There are a lot of remnants of the Soviet past here in Moldova and many challenges to living and working in a developing country. We are in the capital city, so while these challenges exist, they are nothing compared to the underdeveloped villages and towns throughout the country. Many places lack clean water (or running water), suitable infrastructure, access to healthcare, etc.

Another aspect of life here, which in part is due to the Soviet past, is the lack of trust among the people. This lack of trust is coupled with a very low income level (approximately $3,300 per capita in US dollars), and the result is that simple things that I take for granted in America take a lot of my time here.

Francis Fukuyama has written extensively on trust and the development of social capital, and it is very evident how important these concepts are for a stable and development economic system.
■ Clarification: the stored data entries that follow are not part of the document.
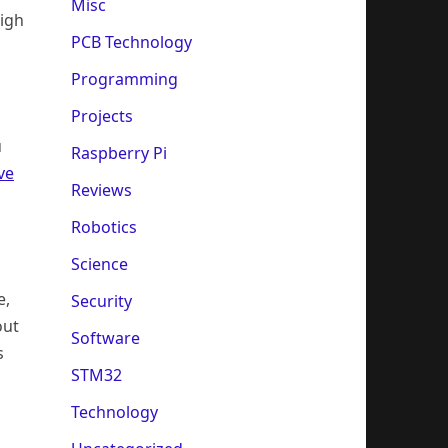
Misc
high
PCB Technology
Programming
Projects
u
Raspberry Pi
ve
Reviews
Robotics
Science
e,
Security
out
Software
s
STM32
Technology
Social capital arises out of strong horizontal relationships between people beginning with the family but extending beyond to the myriad relationships developed through various ties (friends, colleagues, associations, religion/church, etc.). In the Soviet system these relationships were undermined in favor of the vertical relationships of individual/party/and state. Consequently, trust beyond the family is still significantly lacking in post-Soviet economies.

An example of this from my teaching: my current course requires that I give three lectures each week to a large group of students and then I meet with four separate smaller groups twice a week each --all packed into three weeks. Each of these meetings is in a different classroom and often I have to move to different buildings. Some of the classrooms for the seminars and all of the lecture rooms have overhead projectors for displaying PowerPoint slides and thus are kept locked. OK…this is fine so far. The issue is that at the entrance of each building there is a desk staffed by different men (I would say most are in their 60s), and at this desk the professor must obtain the key to enter the classroom containing the projector. In the larger building (which is actually very new and quite nice) there is a set of seven books, one for each floor, where the professor must sign in and out the key each time they use a classroom. The students typically gather in the hallways waiting to enter the rooms as the professor must arrive key in hand.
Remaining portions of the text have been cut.